• **Work instruction**
In the material below, how many lines contain the word "Grandoli"? The reply must be that number alone.

• **Data to use**

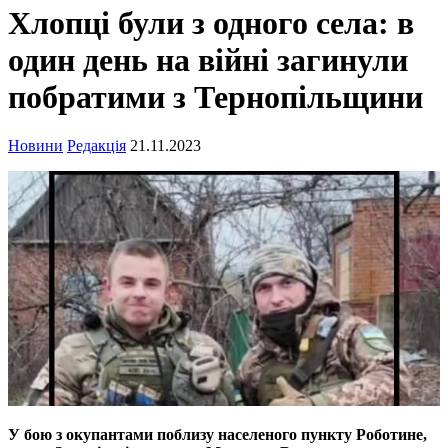
Хлопці були з одного села: в
один день на війні загинули
побратими з Тернопільщини
Новини
Редакція
21.11.2023
У бою з окупантами поблизу населеного пункту Роботине,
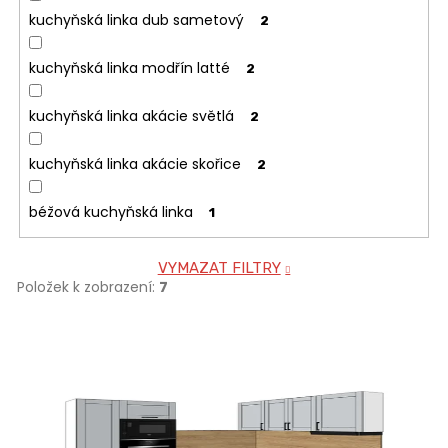
kuchyňská linka dub sametový
2
kuchyňská linka modřín latté
2
kuchyňská linka akácie světlá
2
kuchyňská linka akácie skořice
2
béžová kuchyňská linka
1
VYMAZAT FILTRY
Položek k zobrazení:
7
V
ý
p
i
s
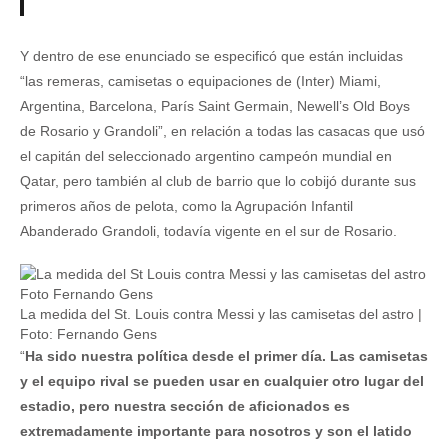
Y dentro de ese enunciado se especificó que están incluidas
“las remeras, camisetas o equipaciones de (Inter) Miami,
Argentina, Barcelona, París Saint Germain, Newell’s Old Boys
de Rosario y Grandoli”, en relación a todas las casacas que usó
el capitán del seleccionado argentino campeón mundial en
Qatar, pero también al club de barrio que lo cobijó durante sus
primeros años de pelota, como la Agrupación Infantil
Abanderado Grandoli, todavía vigente en el sur de Rosario.
La medida del St. Louis contra Messi y las camisetas del astro |
Foto: Fernando Gens
“
Ha sido nuestra política desde el primer día. Las camisetas
y el equipo rival se pueden usar en cualquier otro lugar del
estadio, pero nuestra sección de aficionados es
extremadamente importante para nosotros y son el latido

• **Your solution**
2